As is customary in today’s NFL, the offense is the more important side of the ball, and that’s even more true for the Bears, who hired Marc Trestman specifically to foster an evolution into an offensive-minded team. They have a wonderful collection of offensive talent, with the best duo of receivers in the league (I’m finished using arguably to modify that statement) and a top-five all-around running back. The complementary players are also either skilled or promising. Offensively, they are set up to be good next season, and probably for the few seasons after that. Why jeopardize that window by taking a risk on your quarterback situation? You don’t get an infinite number of seasons with this offensive talent. Matt Forte will pass the 1500 career carry mark this year, and he just turned 28. Brandon Marshall will be 30. Alshon Jeffery will be in line for a big raise at some point. The defense will be a question mark, even if Phil Emery were to throw a bunch of newly-freed cap space at free agents. What if McCown gets hurt or regresses back to a level of performance nearer to his career numbers, and the quarterback prospect either isn’t ready or isn’t good? (Which is quite possible; Luck, Wilson and Foles have been very good, but Ponder, Locker, Gabbert, and Geno Smith have been very bad; it’s still a positional crapshoot.) If those two things happen, the Bears have just wasted a year of a competitive window, even if the cap savings from letting Cutler go resulted in a mid-tier defense. Decent defense and bad quarterback play won’t win a Super Bowl anymore.

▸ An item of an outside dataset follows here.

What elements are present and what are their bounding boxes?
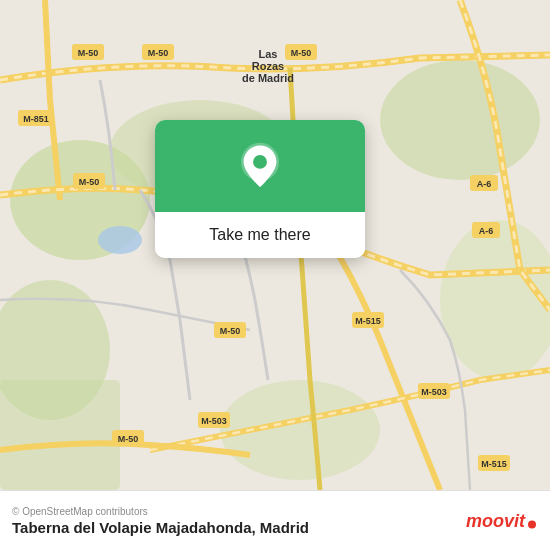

Why take that chance? To me it seems that if there was ever a situation in which a team SHOULD be willing to spend money to ensure quality quarterback play, it’s this Bears team for the next few years. Cutler isn’t Brees, Rodgers, Brady, or Peyton Manning. But the Bears aren’t getting any of those players to replace Cutler, and odds are they aren’t going to luck into the next one, either. They have a player who by most accounts is in the tier of quarterbacks just below the top group from a talent standpoint. He will be 31 next season; that gives the Bears at least four prime years left to work with. Trestman obviously believes in him. The window for what has the potential to be a Super Bowl-winning offense will be open for a span of time that would coincide with Cutler’s deal. For a cross-sport analogy, look at the Cubs rebuild. When have they said they’d be willing to spend big on a free agent? When they’re ready to compete, and that free agent can fill a need. The Bears are ready to compete. Jay Cutler certainly fills a need. And as I noted near the top, NFL contracts carry a lot less risk; this isn’t going to be a Robinson Cano albatross in eight years. Given the makeup of the team and their competitive timeline, it seems to me as though extending Cutler would be a low-risk, high-reward move, that would set the Bears up with a competitive offense for the foreseeable future.